* **Exercise directions**:
Using the data below, return every line that holds the word "Gebote".

* **Data supplied**:

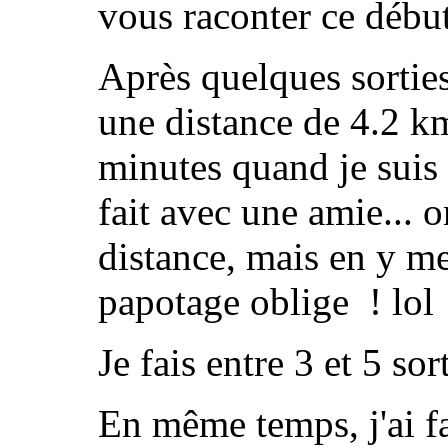
vous raconter ce début
Après quelques sorties 
une distance de 4.2 k
minutes quand je suis 
fait avec une amie... 
distance, mais en y me
papotage oblige ! lol
Je fais entre 3 et 5 so
En même temps, j'ai fa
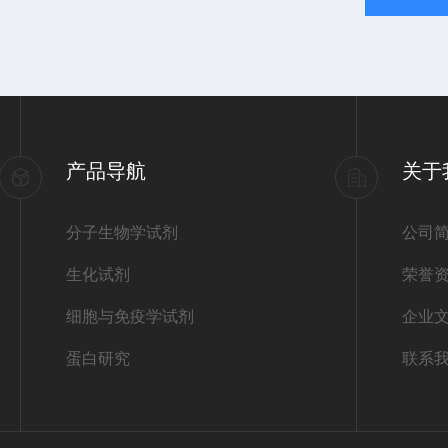
产品导航
关于
分子生物学试剂
公司
生化试剂
荣誉
细胞与免疫学试剂
企业
蛋白研究
联系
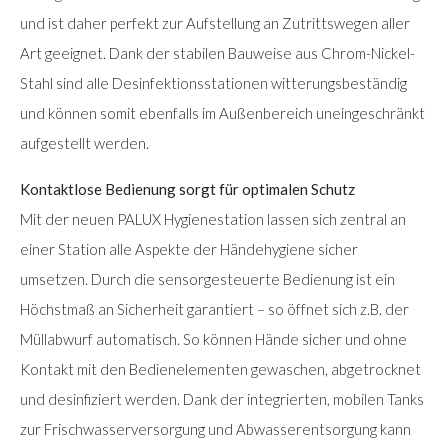
und ist daher perfekt zur Aufstellung an Zutrittswegen aller
Art geeignet. Dank der stabilen Bauweise aus Chrom-Nickel-
Stahl sind alle Desinfektionsstationen witterungsbeständig
und können somit ebenfalls im Außenbereich uneingeschränkt
aufgestellt werden.
Kontaktlose Bedienung sorgt für optimalen Schutz
Mit der neuen PALUX Hygienestation lassen sich zentral an
einer Station alle Aspekte der Händehygiene sicher
umsetzen. Durch die sensorgesteuerte Bedienung ist ein
Höchstmaß an Sicherheit garantiert – so öffnet sich z.B. der
Müllabwurf automatisch. So können Hände sicher und ohne
Kontakt mit den Bedienelementen gewaschen, abgetrocknet
und desinfiziert werden. Dank der integrierten, mobilen Tanks
zur Frischwasserversorgung und Abwasserentsorgung kann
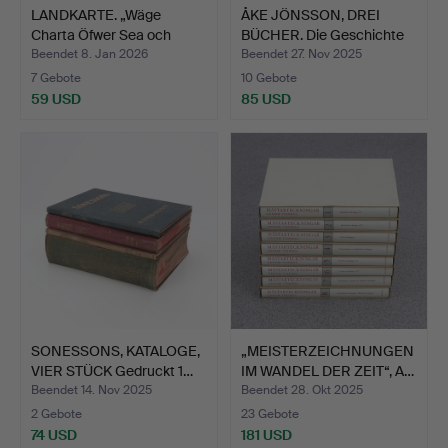
LANDKARTE. „Wäge
ÅKE JÖNSSON, DREI
Charta Öfwer Sea och
BÜCHER. Die Geschichte
Göta…
e…
Beendet 8. Jan 2026
Beendet 27. Nov 2025
7 Gebote
10 Gebote
59 USD
85 USD
SONESSONS, KATALOGE,
„MEISTERZEICHNUNGEN
VIER STÜCK Gedruckt 1…
IM WANDEL DER ZEIT“, A…
Beendet 14. Nov 2025
Beendet 28. Okt 2025
2 Gebote
23 Gebote
74 USD
181 USD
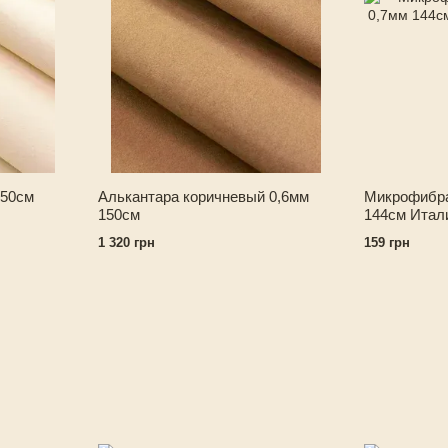
150см
Алькантара коричневый 0,6мм
Микрофибра 
150см
144см Итал
1 320 грн
159 грн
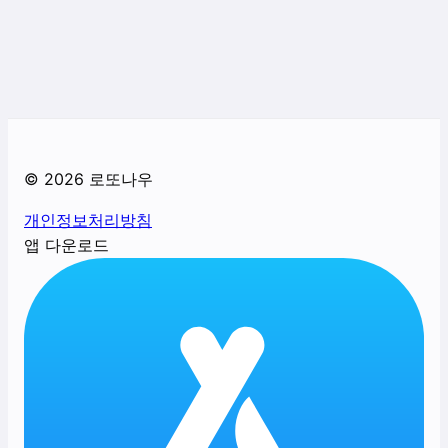
©
2026
로또나우
개인정보처리방침
앱 다운로드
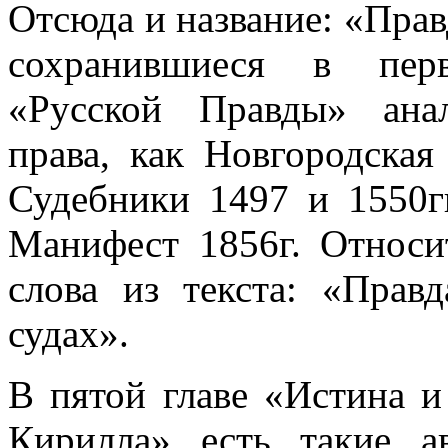
Отсюда и название: «Прав
сохранившиеся в перв
«Русской Правды» ана
права, как Новгородская
Судебники 1497 и 1550гг
Манифест 1856г. Относи
слова из текста: «Прав
судах».
В пятой главе «Истина и
Кирилла» есть такие а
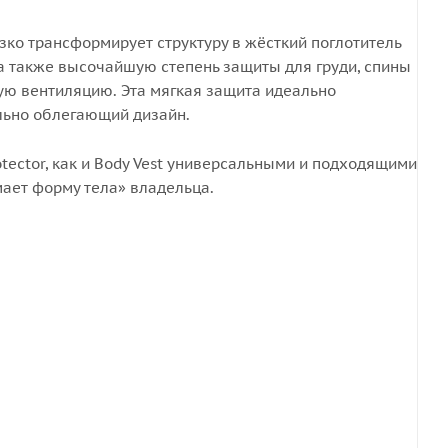
езко трансформирует структуру в жёсткий поглотитель
а также высочайшую степень защиты для груди, спины
шую вентиляцию. Эта мягкая защита идеально
ально облегающий дизайн.
otector, как и Body Vest универсальными и подходящими
мает форму тела» владельца.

* **Result**:
7 Gebote
10 Gebote
2 Gebote
23 Gebote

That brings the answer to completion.